Asteroid and Comet Impacts of 1994 and 2009

Saphroneth

Banned
Basically this, remember that the first thing in my proposal is considerably nudging it by applying tangential force with a lander, if it works, the second, more desperate measure of whacking it with the biggest nuclear hammer we had is not needed.

Plus this, it would sent many fragments hurtling, but instead of being shot with one big caliber rifle, we will get shot by shotgun if the worst come to worst, and in best scenario, the sheer energy of the explosion vaporated most of the ice and materials, and blown it veering completely missing earth.

And yeah, gigaton range nuclear explosion, stick twenty Tsar Bombas here, or launch twentry rockets with twenty tsar bombas,

To get the force for a lander you'd basically need to get the biggest rocket we've ever launched out of Earth's gravity well there without it having expended any fuel.

It would take TWENTY FIVE Saturn V launches to get one Saturn V into Low Earth Orbit. And each one (which I remind you we can't make these days) cost about 3.5 billion in present dollars.

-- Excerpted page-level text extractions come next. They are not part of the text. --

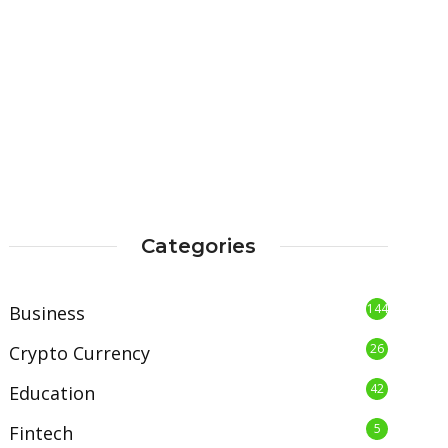
Categories
144
Business
26
Crypto Currency
42
Education
5
Fintech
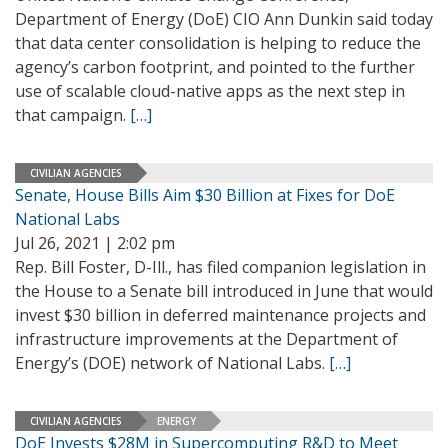
Department of Energy (DoE) CIO Ann Dunkin said today
that data center consolidation is helping to reduce the
agency’s carbon footprint, and pointed to the further
use of scalable cloud-native apps as the next step in
that campaign.
[…]
CIVILIAN AGENCIES
Senate, House Bills Aim $30 Billion at Fixes for DoE
National Labs
Jul 26, 2021 | 2:02 pm
Rep. Bill Foster, D-Ill., has filed companion legislation in
the House to a Senate bill introduced in June that would
invest $30 billion in deferred maintenance projects and
infrastructure improvements at the Department of
Energy’s (DOE) network of National Labs.
[…]
CIVILIAN AGENCIES
ENERGY
DoE Invests $28M in Supercomputing R&D to Meet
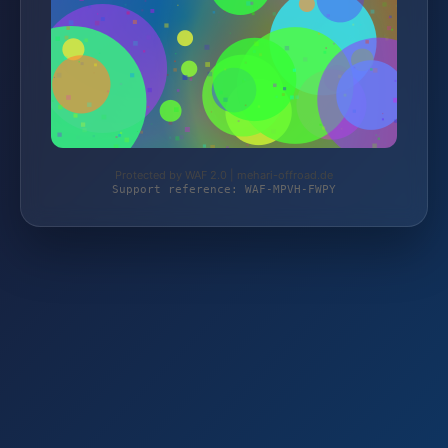
Protected by WAF 2.0 | mehari-offroad.de
Support reference: WAF-MPVH-FWPY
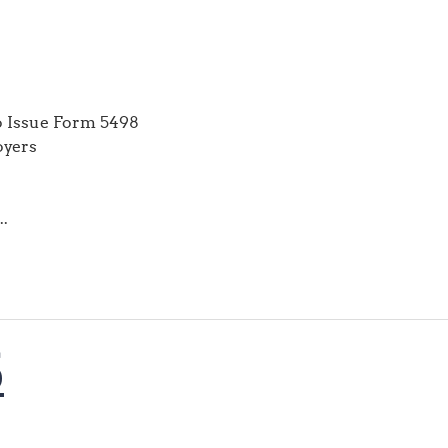
to Issue Form 5498
oyers
..
6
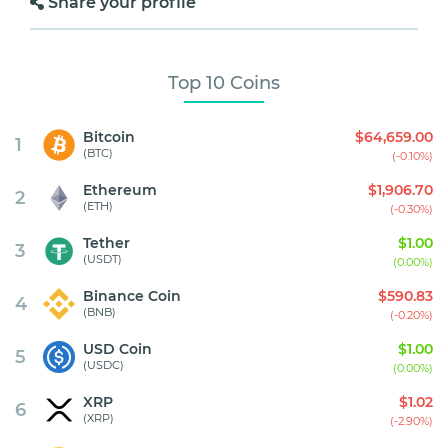
Share your profile
Top 10 Coins
Bitcoin
$64,659.00
1
(BTC)
(-0.10%)
Ethereum
$1,906.70
2
(ETH)
(-0.30%)
Tether
$1.00
3
(USDT)
(0.00%)
Binance Coin
$590.83
4
(BNB)
(-0.20%)
USD Coin
$1.00
5
(USDC)
(0.00%)
XRP
$1.02
6
(XRP)
(-2.90%)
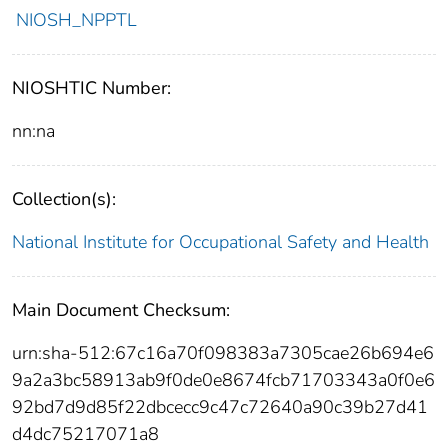
NIOSH_NPPTL
NIOSHTIC Number:
nn:na
Collection(s):
National Institute for Occupational Safety and Health
Main Document Checksum:
urn:sha-512:67c16a70f098383a7305cae26b694e6
9a2a3bc58913ab9f0de0e8674fcb71703343a0f0e6
92bd7d9d85f22dbcecc9c47c72640a90c39b27d41
d4dc75217071a8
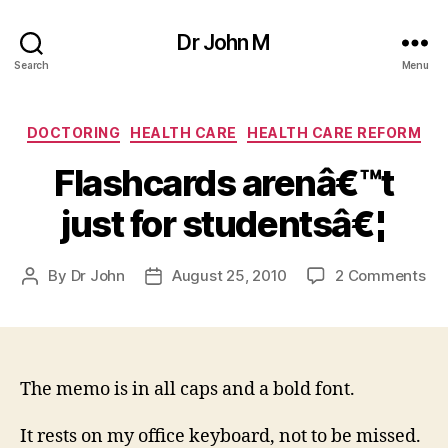
Dr John M
Search
Menu
Categories
DOCTORING
HEALTH CARE
HEALTH CARE REFORM
Flashcards arenâ€™t
just for studentsâ€¦
on
By
Dr John
August 25, 2010
2 Comments
Post
Post
Fl
author
date
ar
jus
for
stu
The memo is in all caps and a bold font.
It rests on my office keyboard, not to be missed.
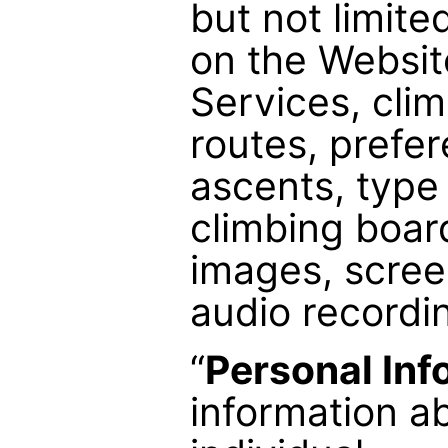
but not limite
on the Websit
Services, cli
routes, prefe
ascents, type
climbing boar
images, scree
audio recordi
“
Personal Inf
information ab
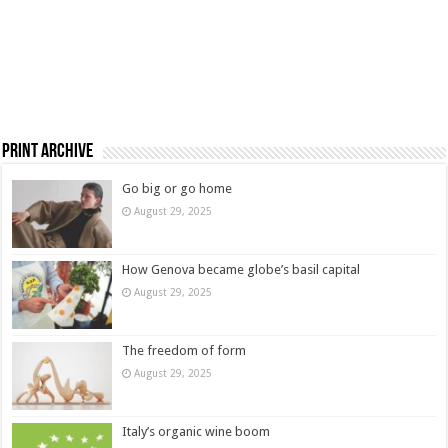
Print Archive
Go big or go home
August 29, 2025
How Genova became globe’s basil capital
August 29, 2025
The freedom of form
August 29, 2025
Italy’s organic wine boom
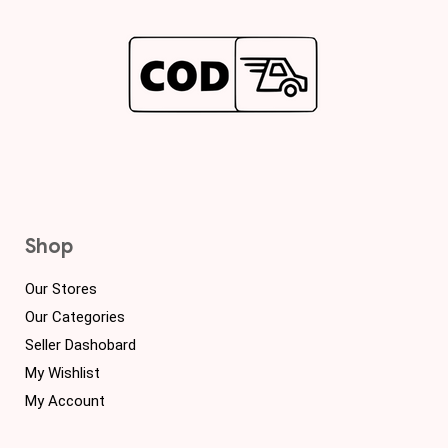
Shop
Our Stores
Our Categories
Seller Dashobard
My Wishlist
My Account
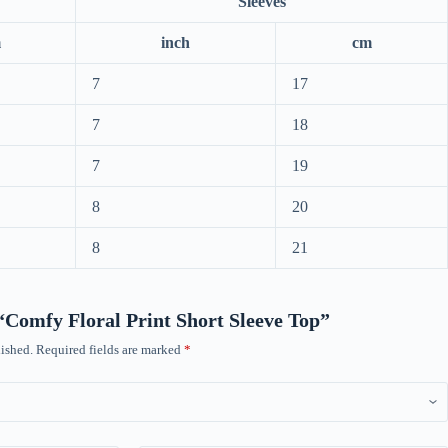
Sleeves
m
inch
cm
7
17
7
18
7
19
8
20
8
21
w “Comfy Floral Print Short Sleeve Top”
ished.
Required fields are marked
*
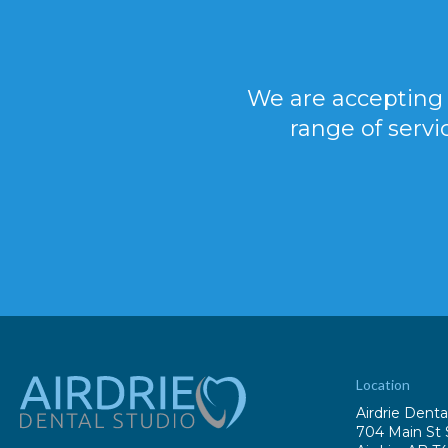
We are accepting 
range of servi
Location
Airdrie Denta
704 Main St 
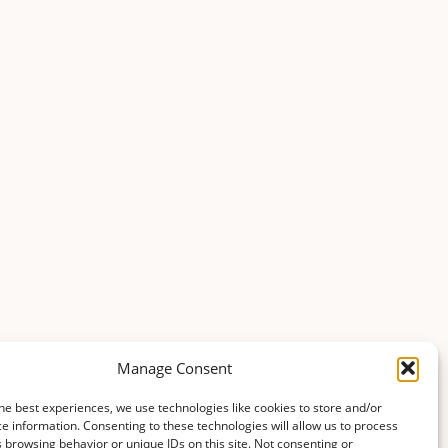
Manage Consent
he best experiences, we use technologies like cookies to store and/or
e information. Consenting to these technologies will allow us to process
 browsing behavior or unique IDs on this site. Not consenting or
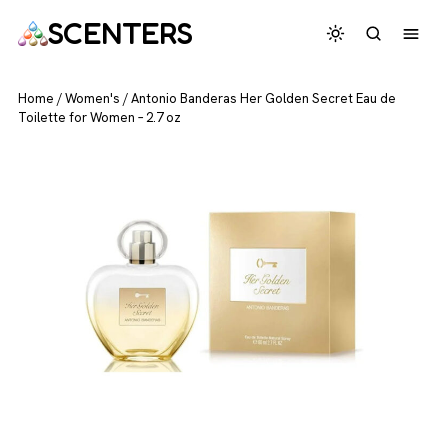
SCENTERS
Home
/
Women's
/
Antonio Banderas Her Golden Secret Eau de
Toilette for Women – 2.7 oz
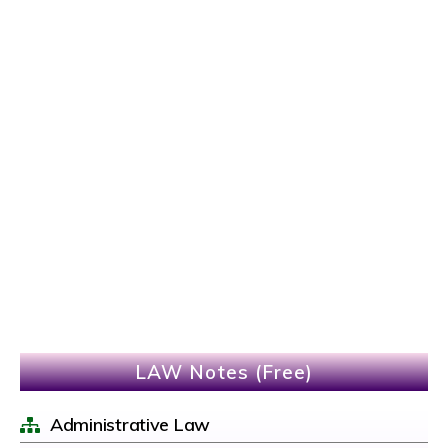
LAW Notes (Free)
Administrative Law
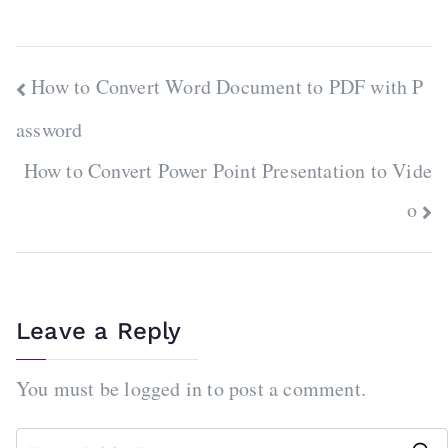
Post
How to Convert Word Document to PDF with P
navigation
assword
How to Convert Power Point Presentation to Vide
o
Leave a Reply
You must be
logged in
to post a comment.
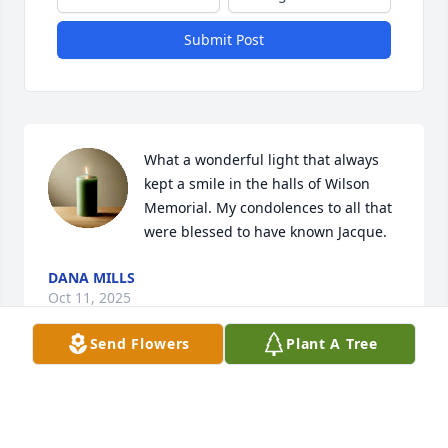
Submit Post
What a wonderful light that always 
kept a smile in the halls of Wilson 
Memorial. My condolences to all that 
were blessed to have known Jacque.
DANA MILLS
Oct 11, 2025
Send Flowers
Plant A Tree
I am so sorry for your loss. Mrs. Jackie 
was a great lady.  We had some good 
time at softball games years ago. 
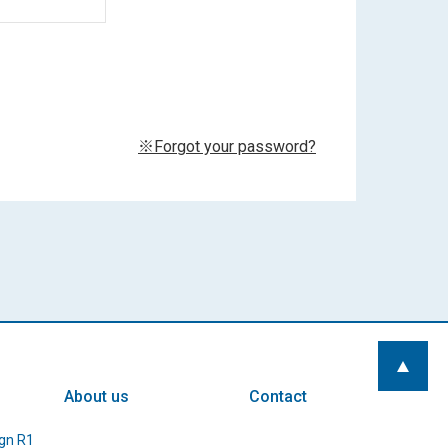
※Forgot your password?
About us
Contact
gn R1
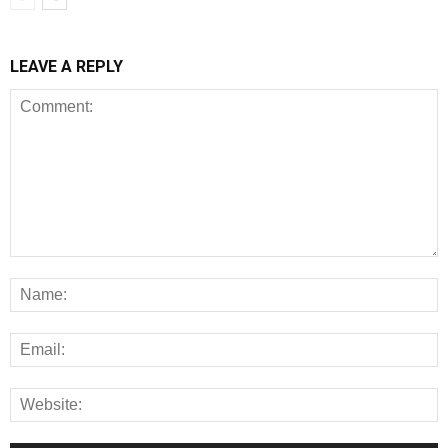
LEAVE A REPLY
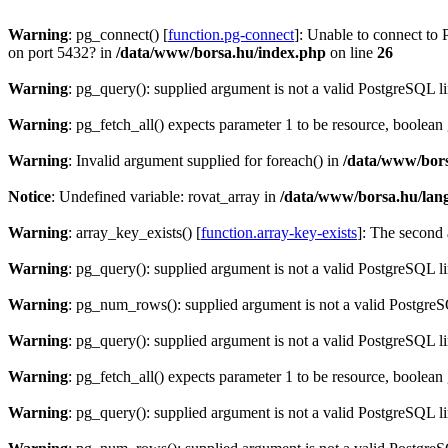
Warning
: pg_connect() [
function.pg-connect
]: Unable to connect to 
on port 5432? in
/data/www/borsa.hu/index.php
on line
26
Warning
: pg_query(): supplied argument is not a valid PostgreSQL l
Warning
: pg_fetch_all() expects parameter 1 to be resource, boolean
Warning
: Invalid argument supplied for foreach() in
/data/www/bors
Notice
: Undefined variable: rovat_array in
/data/www/borsa.hu/lan
Warning
: array_key_exists() [
function.array-key-exists
]: The second 
Warning
: pg_query(): supplied argument is not a valid PostgreSQL l
Warning
: pg_num_rows(): supplied argument is not a valid PostgreS
Warning
: pg_query(): supplied argument is not a valid PostgreSQL l
Warning
: pg_fetch_all() expects parameter 1 to be resource, boolean
Warning
: pg_query(): supplied argument is not a valid PostgreSQL l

So to get one Saturn V rated delta-vee causing device to LEO would take over twice the total cost of the historical Saturn V program even if we had as much time to work on it.

To get one Saturn V to TLI (Trans Lunar Injection, a more realistic delta-vee requirement for the thrust lander) would take sixty-one Saturn V launchers, or


This is not a turnkey solution.


And as for the "stick twenty Tsar bombas" - we don't have any.


There has been an analysis which decided that one gigaton of blast would suffice to handle a 1km wide asteroid/comet, but that analysis was conducted after the Shoemaker-Levy 9 impact. (And it was all hypothetical - the meeting was to design such a device.)


The most likely launch rocket is probably the Energia - though the problem is that that failed once (third stage start problems) and succeeded once, and it has less boost heft than the Saturn V.

Overall result...

It might be doable. But it would most certainly not be a sure thing.
 
Saphroneth, would an Orion "rocket" help get whatever mass we want up there? No idea how fast we could cobble one together. Since an asteroid is kind of a problem, figure nuke propulsion is allowed.
 

Saphroneth

Banned
Saphroneth, would an Orion "rocket" help get whatever mass we want up there? No idea how fast we could cobble one together. Since an asteroid is kind of a problem, figure nuke propulsion is allowed.
Orion is a thought experiment that's never actually panned out into even a test of pulse propulsion. A perennial problem is what to make the pusher plate out of - it needs to withstand repeated nuclear explosions right next to it, after all.
The pusher plate also needs to have a hole in it capable of dispensing nuclear bombs (of a type we would have to invent and mass-manufacture) at a rate of one per second, without the hole forming an inlet for damage to the system.